Before we even got started on our road trip things seemed to be going wrong. Walking around the car to put some things in the trunk, I stepped on some exposed tree roots and threw my hip out of alignment, instantaneously. My back went into a painful spasm. How am I supposed to sit in a car for 4 hours now?


My husband, David and I were embarking upon one of our epic summer road trips. Who loves a road trip? ✋


I took a moment, stretched, and the pain abated. It was a lovely ride. Good music, and even better conversation. When we arrived at our first destination for butterfly photography, we hiked for a few hours. The scent of pine, cedar and fir trees energized me like a healing tonic. My hip injury seemed to disappear. It was a beautiful day. Finally we arrived at the hotel. However, our room was double booked. (I guess this happens sometimes when folks book with Expedia? Be mindful.)


Anyhow, upon noticing the error, the friendly hotel staff upgraded our room. Hurray! But then we realized that the very clean upgrade had no toilet paper nor washcloths. (I understand some people don’t use washcloths but that’s a whole other blog.) Also, the deadbolt on the front door didn’t work and several blinds were missing from our front window in the living room. Yes, living room, we were upgraded to an entire apartment! We shared what was lacking with the staff and surprisingly, they had no washcloths and had to run to the store for toilet paper. No, the deadbolt would not be fixed during our stay. But gratefully, there was a chain on the door and an old skool lock in the doorknob. We were set for security.


That afternoon we received a call saying that the manager would “have to go home to get washcloths from his linen closet”. Needless to say, it was a small town with very nice people.
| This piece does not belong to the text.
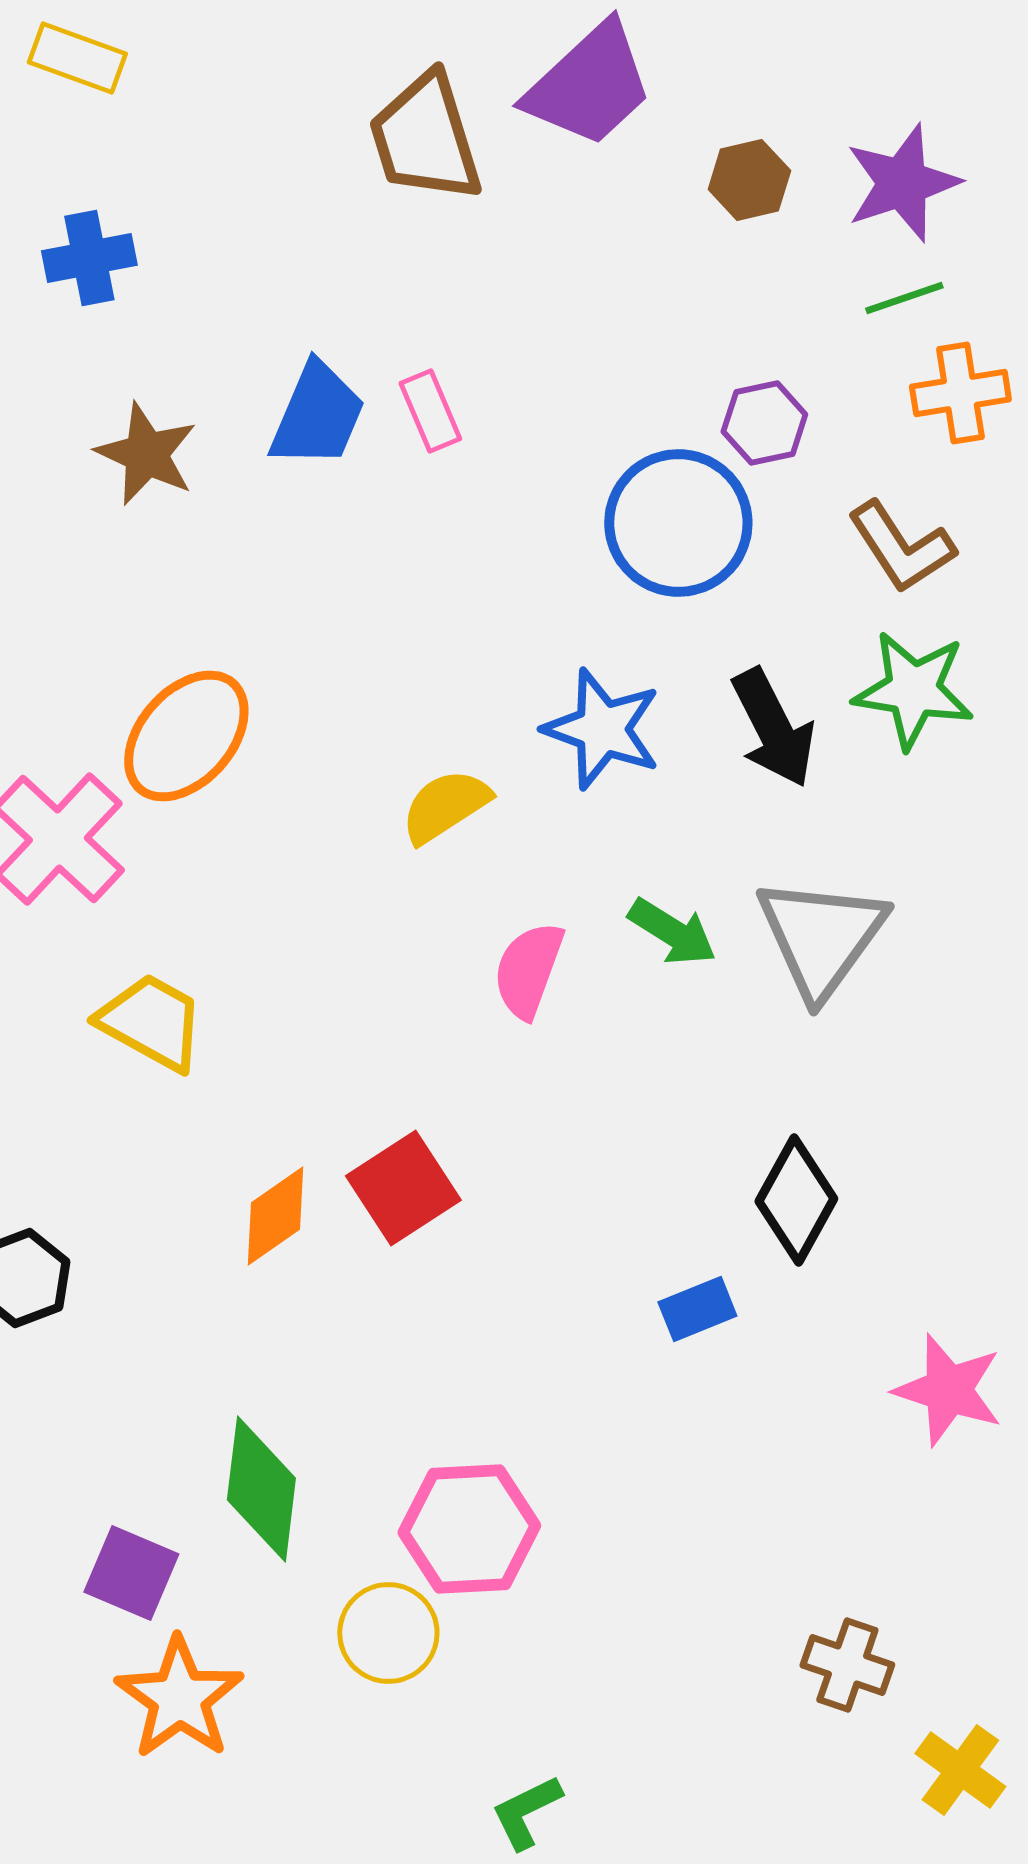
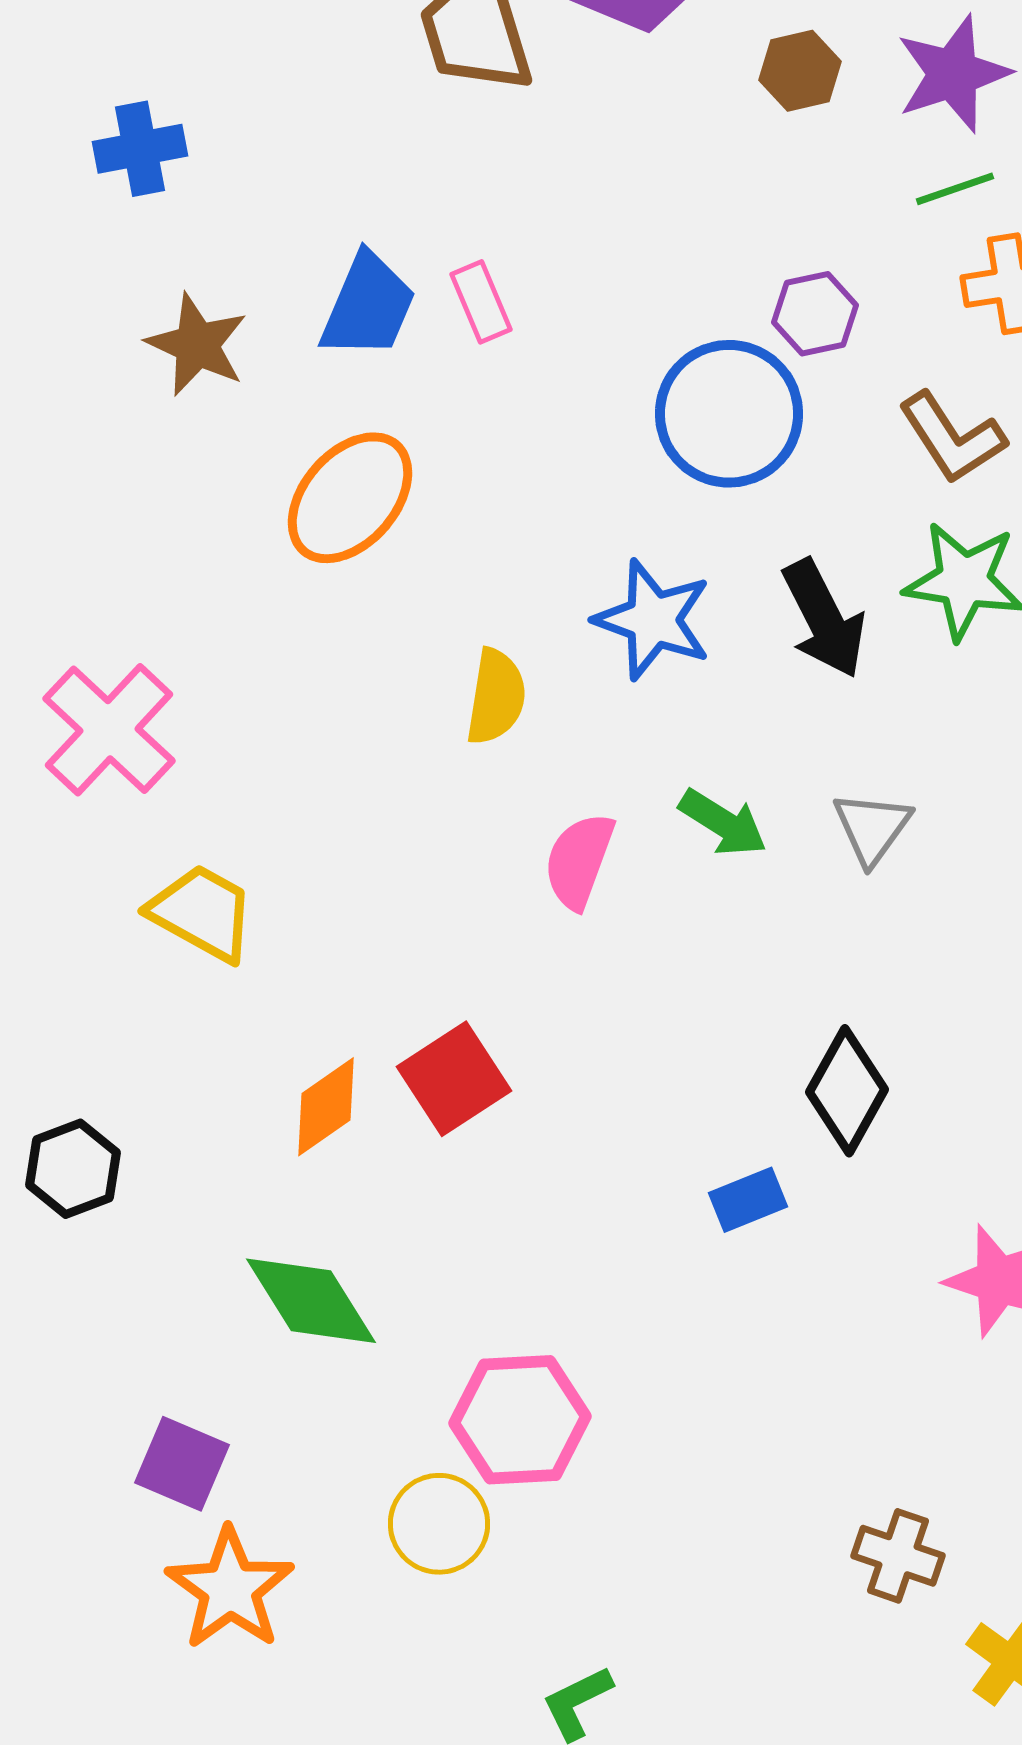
orange ellipse: (186, 736) -> (350, 498), moved
yellow semicircle: (445, 806) -> (496, 697), turned 132
gray triangle: (821, 937) -> (872, 828), size x0.6
green diamond: (261, 1489) -> (311, 1301), moved, turned -39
Later that night, the folks in the apartment next to us got into an argument that lasted most of the night. We decided not to go into a dark place about this particular moment, and instead raised the volume on our music to drown out the arguing. And frankly, we had our toilet paper and washcloths, so we were giving thanks for our blessings.


The next day we continued our hiking and butterfly photography adventures. Since these excursions often take place in meadows, I’m usually covered in mosquito repellent because I’m that person who always gets a bug bite if there’s a bug around. 🙄 But these were Kern River mosquitoes. Let me explain: These are OG mosquitoes, comparable to Caribbean mosquitoes. You better have the repellent that’s super toxic. But of course, I had the “wellness” mosquito repellent. The good for your skin type of repellent. That said, I was eaten alive.


But we ate well, took fabulous photos and videos, and loved each other up. So yeah, things went all kinds of "bad" on this trip, but we were all good.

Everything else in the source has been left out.